Though heavy equipment is the main cause of deep compaction, Nafziger said large tractors are usually needed to help relieve compaction by pulling implements that penetrate soil into the deeper, compacted zones.

“Deep tillage can’t fully restore soil to its ‘pre-compacted’ state, but it can introduce space for air to enter the soil, which over time helps increase pore space,” he says. “It also helps break up the physical barrier that compacted soil produces as it dries out.”

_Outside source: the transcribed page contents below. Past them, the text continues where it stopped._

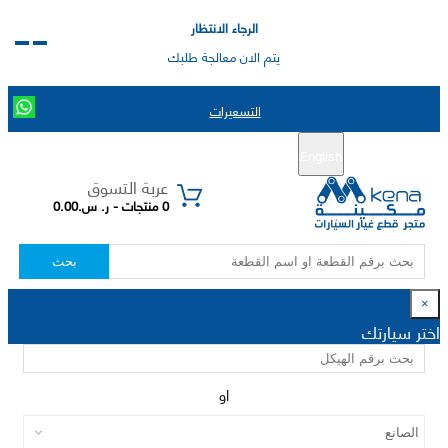
الرجاء الانتظار
يتم الان معالجة طلبك
التسعيرات
English
تسجيل جديد
تسجيل الدخول
|
عربة التسوق
0 منتجات - ر. س.0.00
بحث
×
اختر سيارتك
او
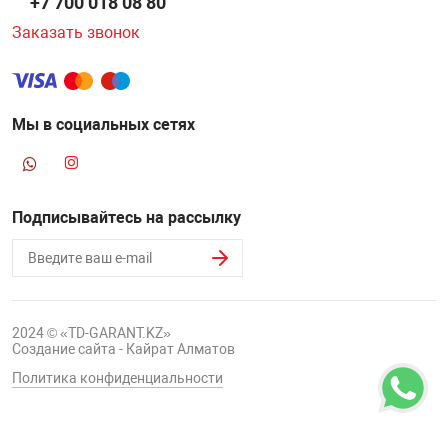
+7 700 018 08 80
Заказать звонок
Мы в социальных сетях
Подписывайтесь на рассылку
2024 © «TD-GARANT.KZ»
Создание сайта - Кайрат Алматов
Политика конфиденциальности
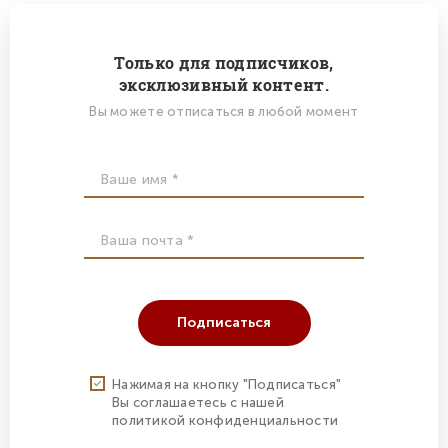
Только для подписчиков,
эксклюзивный контент.
Вы можете отписаться в любой момент
Подписаться
Нажимая на кнопку "Подписаться"
Вы соглашаетесь с нашей
политикой конфиденциальности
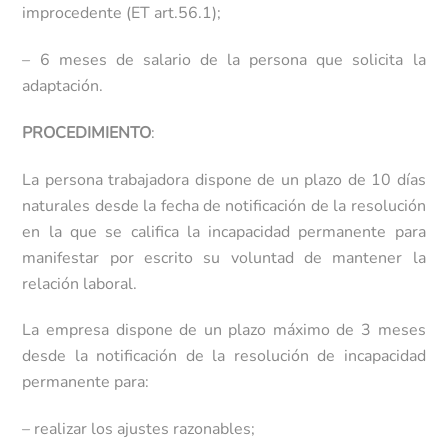
improcedente (ET art.56.1);
– 6 meses de salario de la persona que solicita la
adaptación.
PROCEDIMIENTO
:
La persona trabajadora dispone de un plazo de 10 días
naturales desde la fecha de notificación de la resolución
en la que se califica la incapacidad permanente para
manifestar por escrito su voluntad de mantener la
relación laboral.
La empresa dispone de un plazo máximo de 3 meses
desde la notificación de la resolución de incapacidad
permanente para:
– realizar los ajustes razonables;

Several types of equipment can be run deep enough to penetrate compacted zones. The most basic are “deep rippers” that are capable of ripping to a depth of 12 to 18 inches. Either straight points or sweeps can be used, with sweeps requiring more horsepower, and typically running a little shallower. However, they provide more “soil shatter,” which is helpful in relieving compaction.

Because the deep-ripping operation is expensive in terms of equipment wear, fuel, and time, it has been common practice to use these implements only when standing water or other signals point to the need to use them in individual fields or parts of fields. This fall, Nafziger says this might mean most parts of most fields.

Many farmers use combination disk-rippers, which can bury some of the residue and leave soil surfaces more level than deep rippers. Another primary tillage tool is the heavy disk harrow that tills with large, notched blades and can be adjusted to bury the desired amount of residue.

Regardless of the implement used to relieve compaction, Nafziger said there are a few basic principles to remember during these operations.

  • Running implements to depth to relieve compaction does little good if soils are not dry enough to shatter well. Tillage implements and the tractors that pull them are heavy, which means you can cause as much compaction as you relieve. Water use by the corn crop ended early this season, and soils without active crop roots and with corn residue after harvest dry slowly as temperatures drop. So if you’re turning up wet soil or if the implement pulls easier than expected, it’s possible that it’s not as dry as it should be.
  • Tillage operations can only relieve compaction to the depth at which they are operated. A heavy axle load can cause compaction to a depth of 18 inches or more. While implements like the offset disk are often blamed for causing compaction, the real drawback is that they typically aren’t run deep enough to relieve compaction to the desired depth. The moldboard plow often has a similar limitation, though the “modified mini-moldboard” can, if operated to a depth of 12 inches or so, effectively relieve compaction.
  • Primary tillage needs to leave some residue on the surface to minimize soil loss before next spring.

Typically, corn fields that will go back into corn are the highest priority for relieving compaction, Nafziger said. However, questions are arising this year about the need for deep tillage following soybean harvest in preparation for corn in 2011.

“Soybean fields often have a mellower surface in the fall than corn fields, but deeper compaction caused during the 2009 season is still present,” he says. “At minimum, soybean stubble fields should be checked for compaction this fall. Because soybean fields have less residue than corn fields, we need to retain as much residue on the surface as possible during the tillage process.”